By Bill Wright
Aircraft service employees threatened to close Seattle’s airport. They were disgruntled about the suspension of a co-worker, and they banded together with a community organizer (not a union agent) to threaten a strike. The employer sought a federal injunction against a strike, arguing that, because the employees and employer were covered by the Railway Labor Act (“RLA”), the employees had a legal duty to bargain the dispute before trying to strike. The employer won, and prevented the strike. Now what?

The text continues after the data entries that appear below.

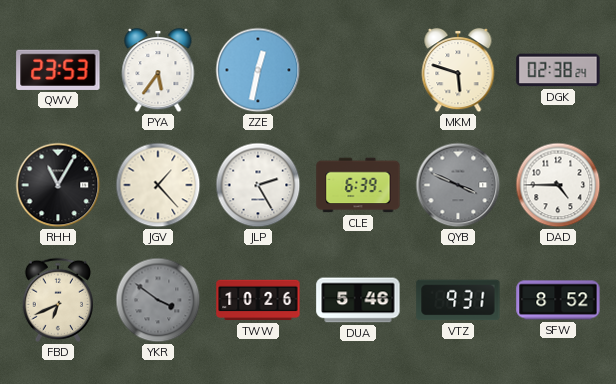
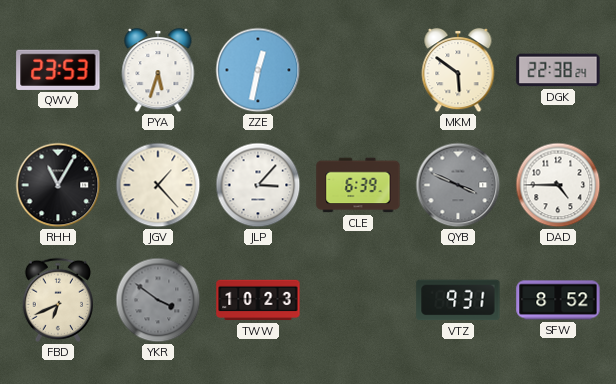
PYA: 5:36 -> 5:33
MKM: 5:48 -> 5:51
DGK: 02:38 -> 22:38
JLP: 2:25 -> 3:07
TWW: 10:26 -> 10:23
DUA: 5:46 -> none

According to the 9th Circuit, the RLA imposes a duty on all covered employees to make agreements concerning working conditions and to settle all disputes, while avoiding interruptions to the operation of a covered employer. Employees – even non-union employees – may not strike first and bargain later. Of course, under the RLA, the employees cannot make agreements or settle disputes individually with their employer. No, the employees have to appoint a representative to deal with the covered employer. Even if they do not join a union, the employees have to deal with the employer collectively. This leaves employees with a three tine fork in the road: give up the dispute, unionize, or break new ground by appointing a collective representation without the structure of a union. Aircraft Serv. Int’l., Inc. v. Int’l Bhd of Teamsters AFL CIO Local 117, No. 12-36026 (9th Cir. January 10, 2014).